Since all our products are custom by design, we have no turnkey products. But increasingly we handle a modular approach. By building functionalities in different modules, it becomes easier to reuse parts of an earlier developed dashboard and integrate it in a new one for another client.

3. What difficulties do you encounter in your everyday work with regard to the use of mobility data and development of dashboards?

Some difficulties considering working with mobility data have to do with the availability of the data. On one hand there is the problem of incomplete data. Due to several possible (technical) problems during the collection process the occurrence of incomplete data items is not an exception.
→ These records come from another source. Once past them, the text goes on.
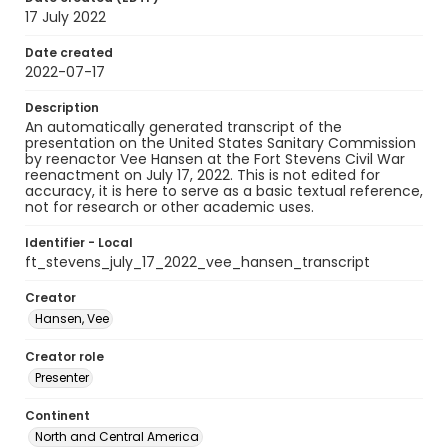
17 July 2022
Date created
2022-07-17
Description
An automatically generated transcript of the
presentation on the United States Sanitary Commission
by reenactor Vee Hansen at the Fort Stevens Civil War
reenactment on July 17, 2022. This is not edited for
accuracy, it is here to serve as a basic textual reference,
not for research or other academic uses.
Identifier - Local
ft_stevens_july_17_2022_vee_hansen_transcript
Creator
Hansen, Vee
Creator role
Presenter
Continent
North and Central America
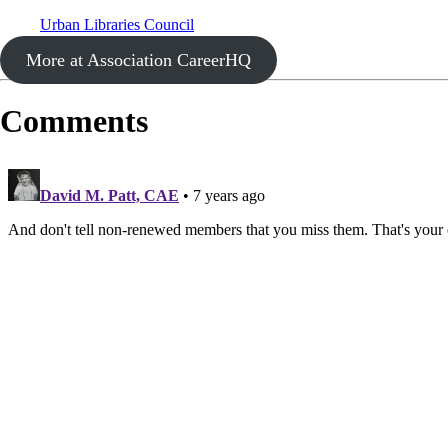
Urban Libraries Council
More at Association CareerHQ
Comments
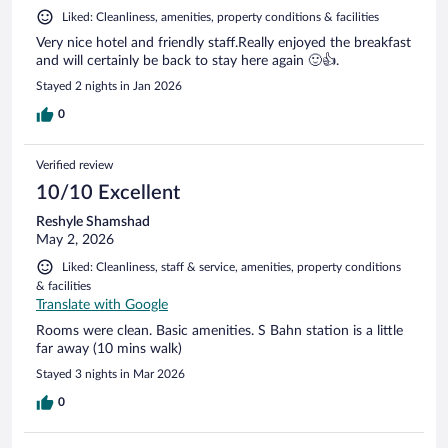
Liked: Cleanliness, amenities, property conditions & facilities
Very nice hotel and friendly staff.Really enjoyed the breakfast
and will certainly be back to stay here again 🙂👍.
Stayed 2 nights in Jan 2026
0
Verified review
10/10 Excellent
Reshyle Shamshad
May 2, 2026
Liked: Cleanliness, staff & service, amenities, property conditions
& facilities
Translate with Google
Rooms were clean. Basic amenities. S Bahn station is a little
far away (10 mins walk)
Stayed 3 nights in Mar 2026
0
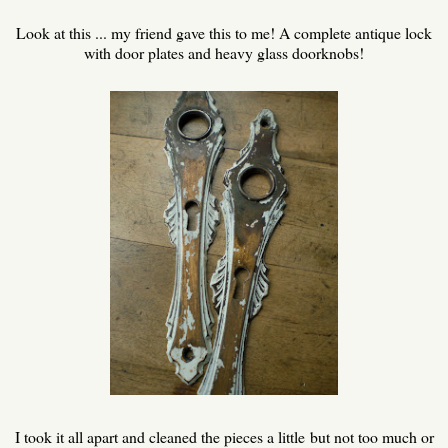
Look at this ... my friend gave this to me! A complete antique lock
with door plates and heavy glass doorknobs!
I took it all apart and cleaned the pieces a little but not too much or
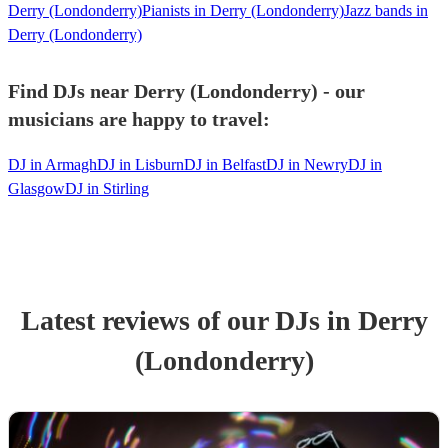
Derry (Londonderry)
Pianists in Derry (Londonderry)
Jazz bands in
Derry (Londonderry)
Find DJs near Derry (Londonderry) - our
musicians are happy to travel:
DJ in Armagh
DJ in Lisburn
DJ in Belfast
DJ in Newry
DJ in
Glasgow
DJ in Stirling
Latest reviews of our
DJ
s
in Derry
(Londonderry)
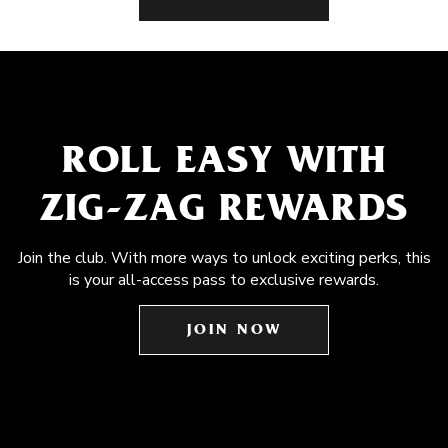
ROLL EASY WITH
ZIG-ZAG REWARDS
Join the club. With more ways to unlock exciting perks, this
is your all-access pass to exclusive rewards.
JOIN NOW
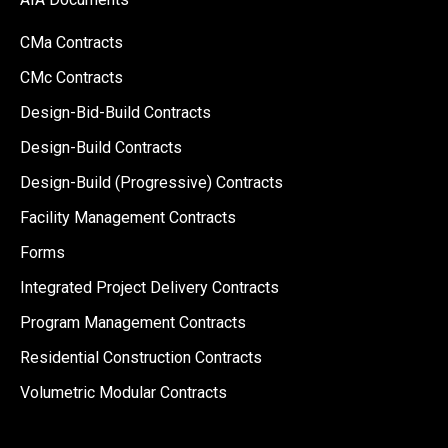
CMa Contracts
CMc Contracts
Design-Bid-Build Contracts
Design-Build Contracts
Design-Build (Progressive) Contracts
Facility Management Contracts
Forms
Integrated Project Delivery Contracts
Program Management Contracts
Residential Construction Contracts
Volumetric Modular Contracts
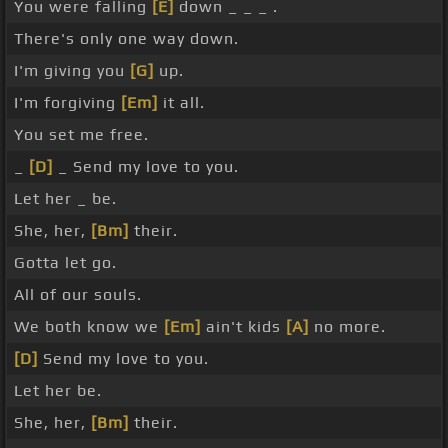
You were falling
[E]
down _ _ _ .
There's only one way down.
I'm giving you
[G]
up.
I'm forgiving
[Em]
it all.
You set me free.
_
[D]
_ Send my love to you.
Let her _ be.
She, her,
[Bm]
their.
Gotta let go.
All of our souls.
We both know we
[Em]
ain't kids
[A]
no more.
[D]
Send my love to you.
Let her be.
She, her,
[Bm]
their.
On the other hand, there are many different data sources available, which generally need to be combined. Most of these sources are visually easily combined, for instance when projected on a map. However, the different data sources do not always have common ground (e.g. comparing traffic and public transport flows).

The actual (spatial) join of data with varying projections and aggregations can be quite complex. Especially when these joins are supposed to be done near-real time to be available in a dashboard which needs to respond quickly for a smooth and responsive interface.
The quick response of the dashboard is a returning issue. During the development of functionalities, it is a constant consideration whether calculations need to be done server or client-side.

4. What do you think will be the biggest achievement of nuMIDAs toolkit?

Instead of only presenting data, the policy maker will be able to take control themselves. By adjusting scenario parameters within the dashboard, and analysing the results, the policy maker can not only support their decision making with data, but can also gain a better understanding of how each parameter influences the results through small adjustments of scenarios. Together with their local knowledge they are then able to make the right policy decisions. As each nuMIDAS use case is co-created with policy makers, academia and private companies, multiple points of view are taken into account during development. This co-creation is also an important learning process for the consortium and will result in more fruitful collaborations in the future.
Furthermore, being able to combine multiple tools into a single platform, where each use case has a relatively similar user interface, results in accessible and intuitive use of the tools provided in the nuMIDAS toolkit.

5. As a specialist in this field, what are the most important improvements that need to be implemented in traffic and mobility management at European level in the near future?

Digitalisation is a huge opportunity for mobility on strategic, tactical and operational levels. However, it also enables disrupting innovations that many governments struggle to control. A strong example is the trend of shared e-mobility. While in itself it is a good and sustainable concept, it does not always give the results that are beneficial for society. While it increases general accessibility, especially in the less accessible areas of cities, it chips away users from public transport lines and reduces use of active modes, such as a regular bike or walking. Therefore an important question to be answered is: does it really make our transport more sustainable? I think with the right policies, the answer will definitely be yes.
Another important factor in mobility management is the awareness of society that the questions when and if we should travel are important. Spreading peak-load of our mobility system results in more efficient throughput, as well as a more pleasant experience. This is already done in multiple ways in the Netherlands, such as through dynamic advertisements in busses that tell you if the next bus is less crowded each morning, or through presenting estimates of crowdedness in trains in the public transport route planning app.